Weiter plant das Unternehmen, die erste Version von Anpass-Software, die auf der Chinook- Architektur beruht, anlässlich der wichtigsten zwei Messen im nächsten Jahr einzuführen. Schliesslich erlebten Phonak und Unitron Hearing im Oktober 2003 einen erfolgreichen Auftritt am deutschen Hörgeräte-Kongress (UHA) in Nürnberg. Die von der Gruppe vorgestellten neuen Produkte fanden grosse Beachtung. Dazu zählen Liaison, die neue digitale Produktlinie im Hochpreissegment von Unitron Hearing, Supero+, eine überarbeitete Version der bereits im letzten Jahr lancierten digitalen Phonak Produktfamilie im Hochverstärkungsbereich, sowie MAXX direktional, eine mit Richtmikrofon ausgerüstete Version der im Juni eingeführten digitalen Phonak Produktlinie im unteren Preissegment. Phonak Communications präsentierte SmartLink. Das Kommunikationssystem vereint in einem Gerät Fernbedienung für das Hörgerät, FM-Sender, direktionales Mikrofonsystem und Bluetooth-Verbindung zu Handys.
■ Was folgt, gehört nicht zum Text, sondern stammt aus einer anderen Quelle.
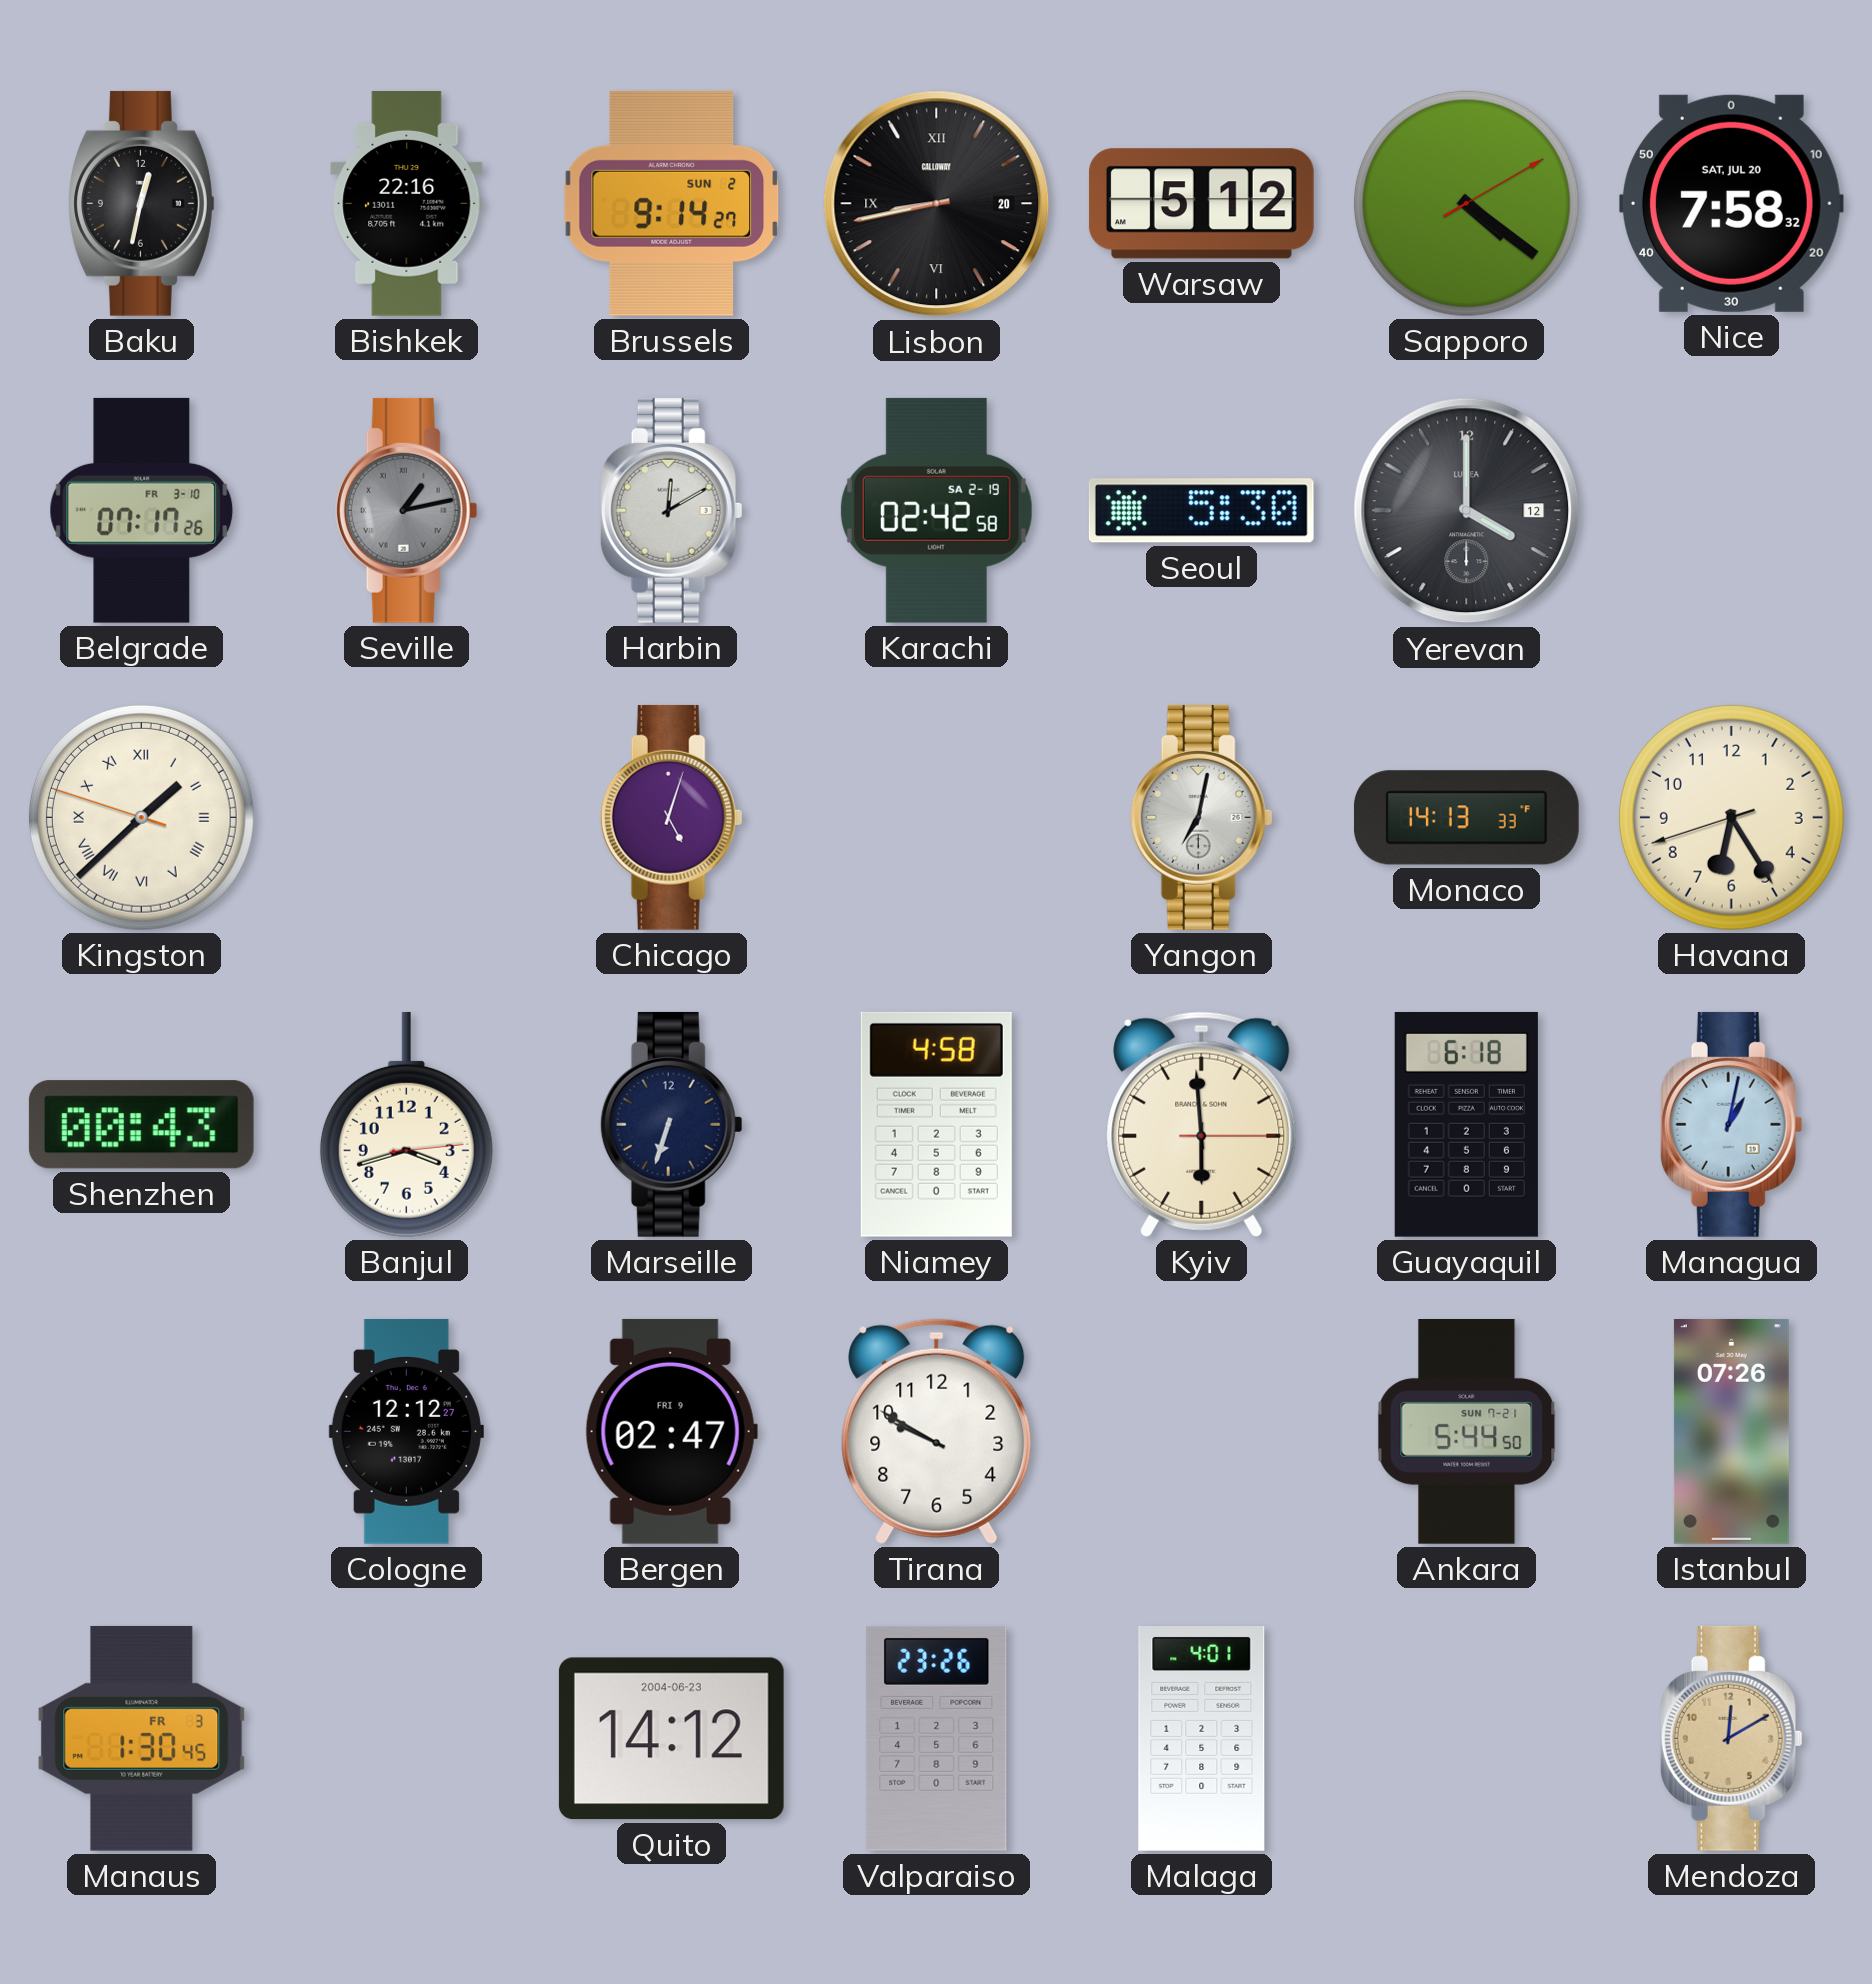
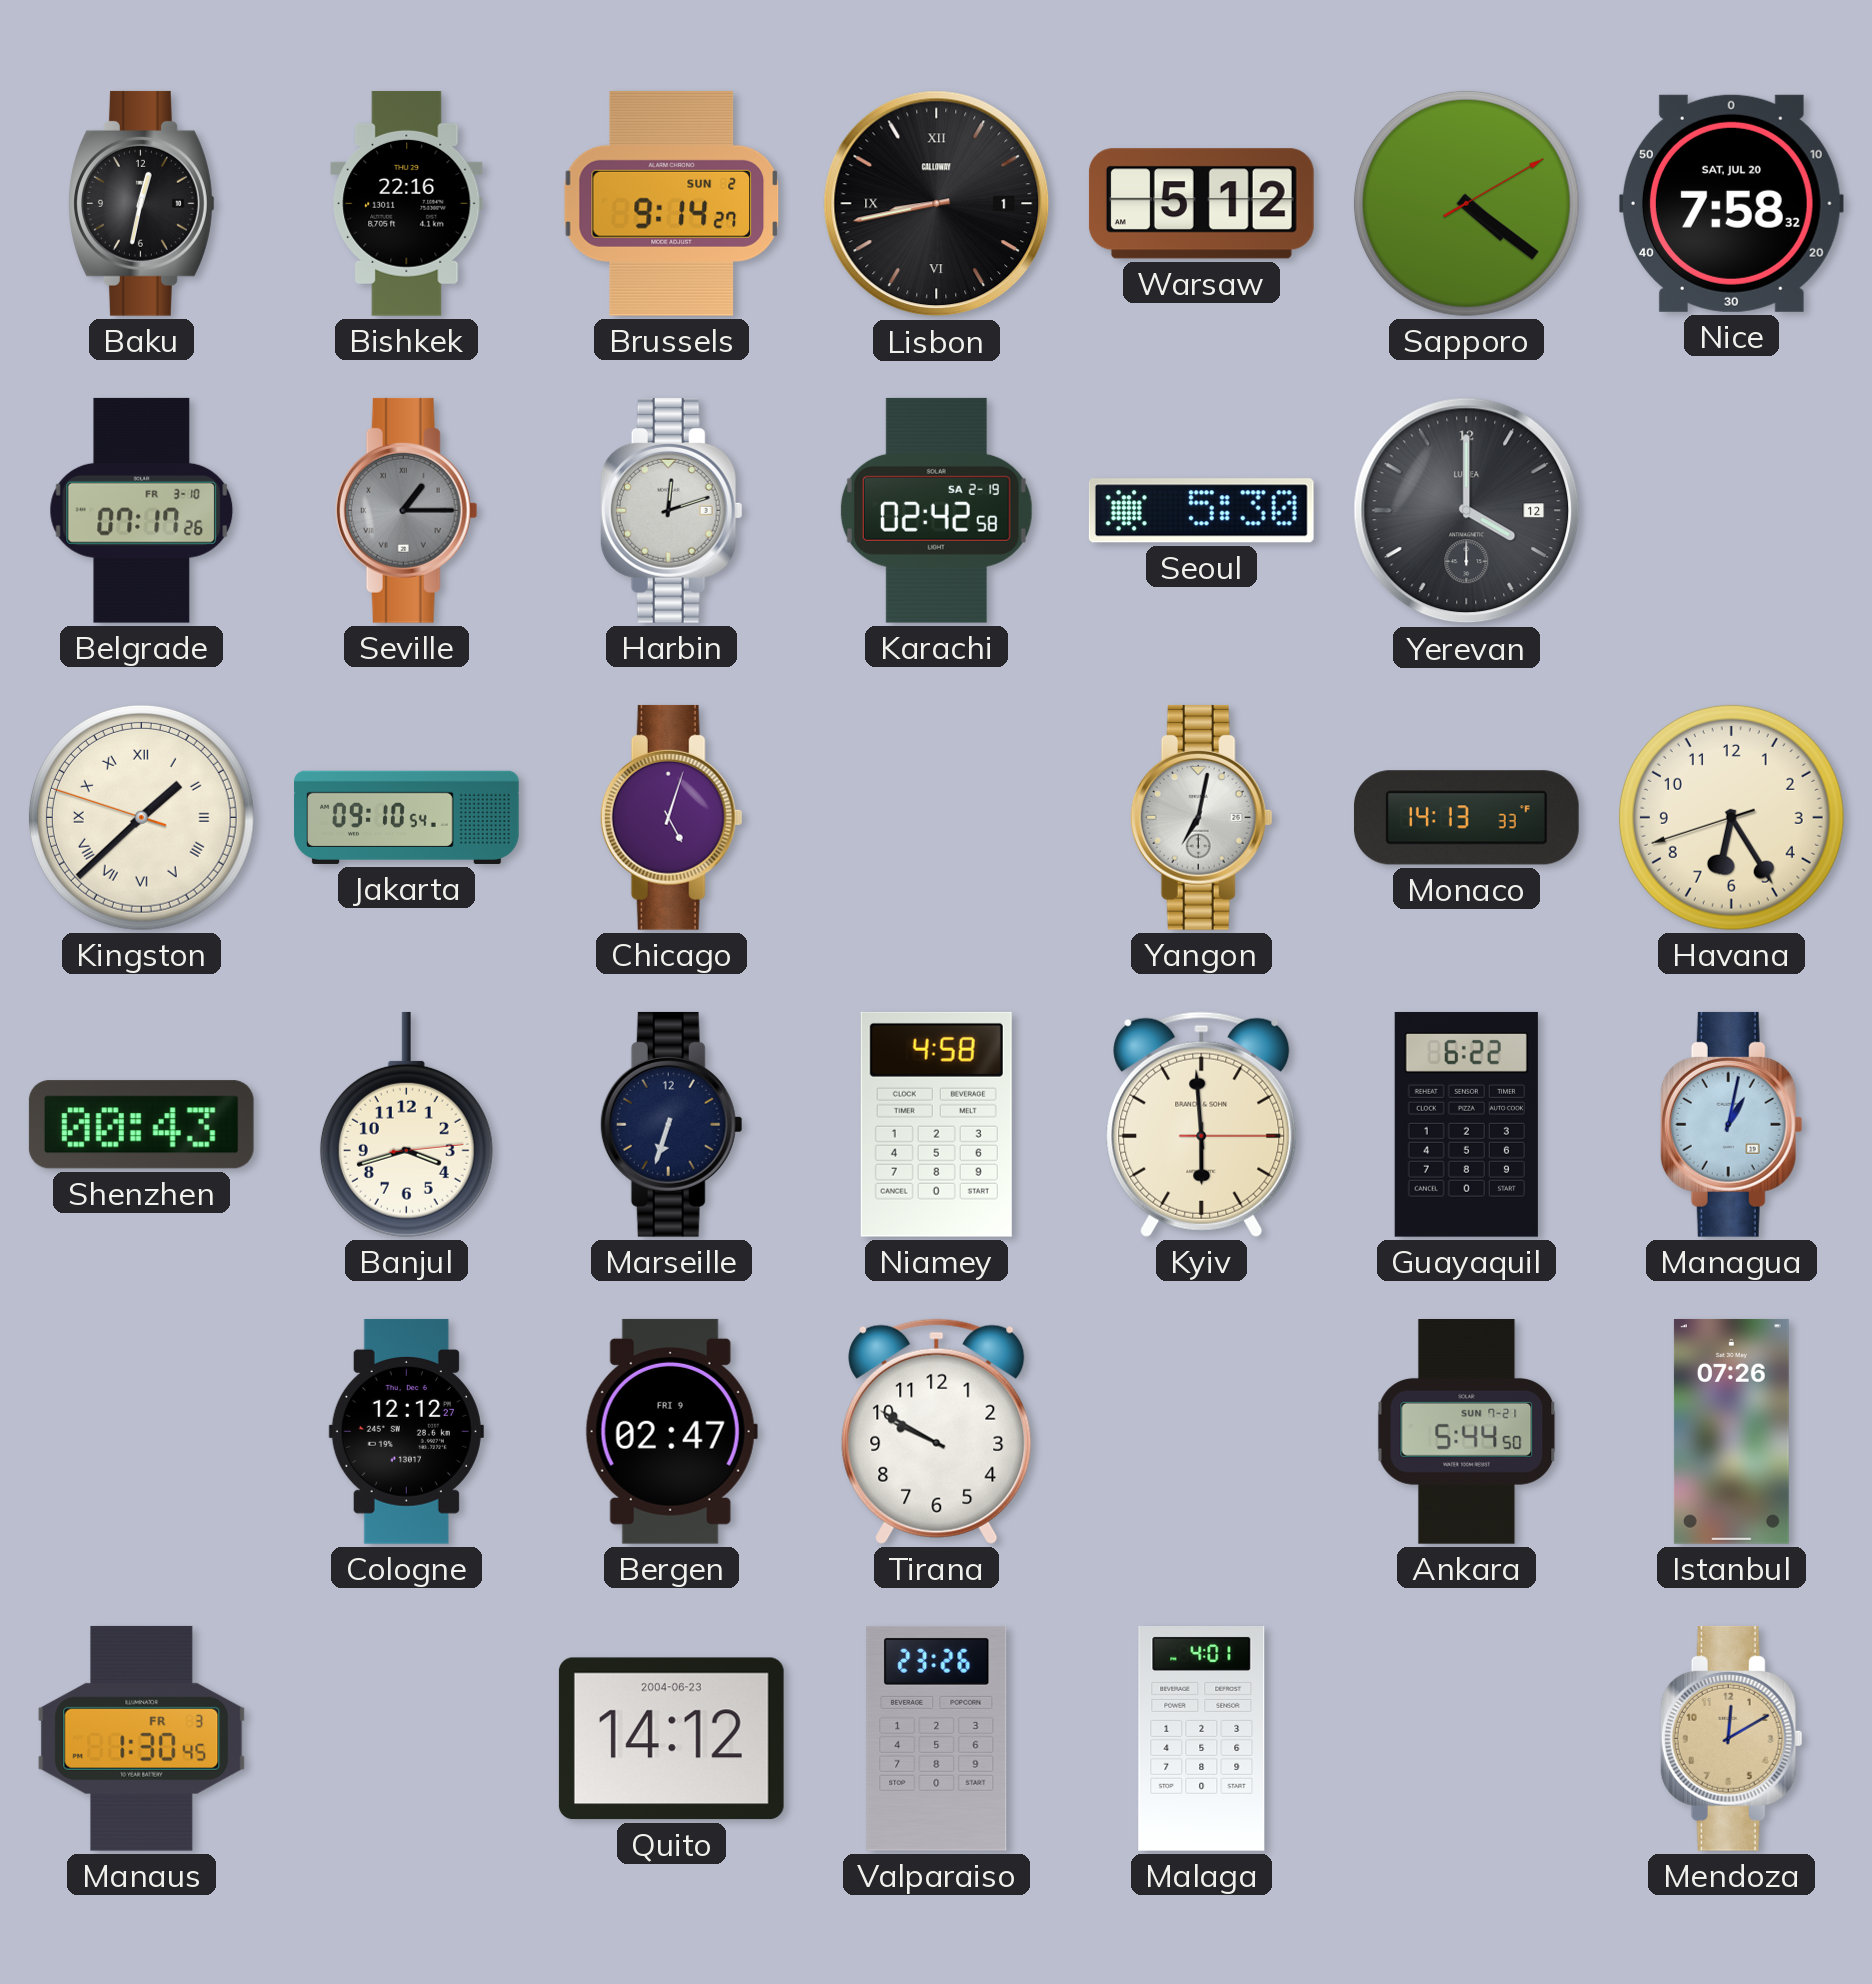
Lisbon date: 20 -> 1
Seville: 1:13 -> 1:15
Harbin: 12:10 -> 12:12
Jakarta: none -> 09:10
Guayaquil: 6:18 -> 6:22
EduLink wurde ebenfalls in Nürnberg erstmals vorgestellt. Es handelt sich dabei um ein innovatives FM-Gerät, das die Aufnahmefähigkeit von Kindern mit auditiven Verarbeitungs- und Wahrnehmungsstörungen (AVWS) erhöht.

Gestärktes Management
In den letzten sechs Monaten konnte eine Reihe von Schlüsselpositionen neu besetzt werden. Die neuen Mitglieder im Phonak Management-Team werden dazu beitragen, die Chancen des Wachstumsmarktes zu nutzen und neue Geschäftsfelder zu erschliessen. Zudem wird am 1. Dezember 2003 Toni Schrofner seine Tätigkeit in der Phonak Gruppe als Executive Vice President Operations & Supply Chain und Mitglied der Konzernleitung aufnehmen. Zuvor war Toni Schrofner President von Tecan Instruments und Mitglied der Konzernleitung der Tecan Gruppe. Schlüsselpersonen, die in den letzten Monaten zur Phonak Gruppe stiessen, sind: Hans Leysieffer, Vice President R&D, Gary Roesel, Director of Global ITE Competence Center, Christian Stromsted, Vice President Marketing (Phonak Hörsysteme) sowie Michaela Stöckli, Vice President Sales (Phonak Hörsysteme). Zudem konnte die Phonak Gruppe Urs Eller als Managing Director von Unitron Hearing (Suzhou) sowie Teruo Ishii als President von Phonak Japan gewinnen. Schliesslich nahm Christian Dotzauer seine Tätigkeit bei Hansaton als Co-Managing Director unserer Fachgeschäfte-Kette in Österreich auf.

Ausblick auf das Gesamtjahr 2003/04 Aus heutiger Sicht bestätigt das Management sein Umsatzziel für das Gesamtjahr 2003/04 von rund CHF 600 Mio. Diese Erwartung basiert auf den erfreulichen Verkäufen der neuen Produkte, die durch die rückläufigen Verkaufszahlen analoger Geräte und den schwächeren USD etwas beeinträchtigt werden. Für das Gesamtjahr erwartet das Unternehmen eine Bruttogewinn- wie auch eine EBITAMarge in der Grössenordnung des Ergebnisses im 1. Halbjahr 2003/04.